:: Your goal ::
Print the line that contains "se en bouteille" and every line after it through the last line of the records below, exactly as written and nothing else.

=== Task material ===

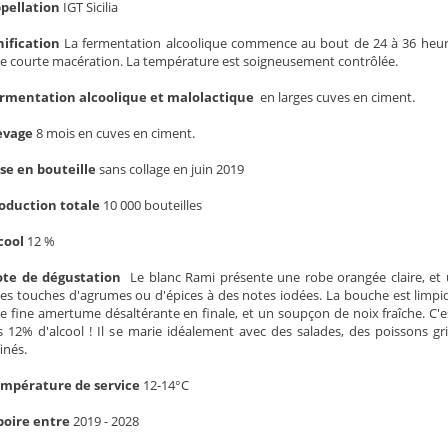
pellation
IGT Sicilia
nification
La fermentation alcoolique commence au bout de 24 à 36 heure
e courte macération. La température est soigneusement contrôlée.
rmentation alcoolique et malolactique
en larges cuves en ciment.
evage
8 mois en cuves en ciment.
se en bouteille
sans collage en juin 2019
oduction totale
10 000 bouteilles
cool
12 %
te de dégustation
Le blanc Rami présente une robe orangée claire, et u
nes touches d'agrumes ou d'épices à des notes iodées. La bouche est limpi
e fine amertume désaltérante en finale, et un soupçon de noix fraîche. C'es
s 12% d'alcool ! Il se marie idéalement avec des salades, des poissons gr
finés.
mpérature de service
12-14°C
boire entre
2019 - 2028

===

:: Response area ::
se en bouteille
sans collage en juin 2019
oduction totale
10 000 bouteilles
cool
12 %
te de dégustation
Le blanc Rami présente une robe orangée claire, et u
nes touches d'agrumes ou d'épices à des notes iodées. La bouche est limpi
e fine amertume désaltérante en finale, et un soupçon de noix fraîche. C'es
s 12% d'alcool ! Il se marie idéalement avec des salades, des poissons gr
finés.
mpérature de service
12-14°C
boire entre
2019 - 2028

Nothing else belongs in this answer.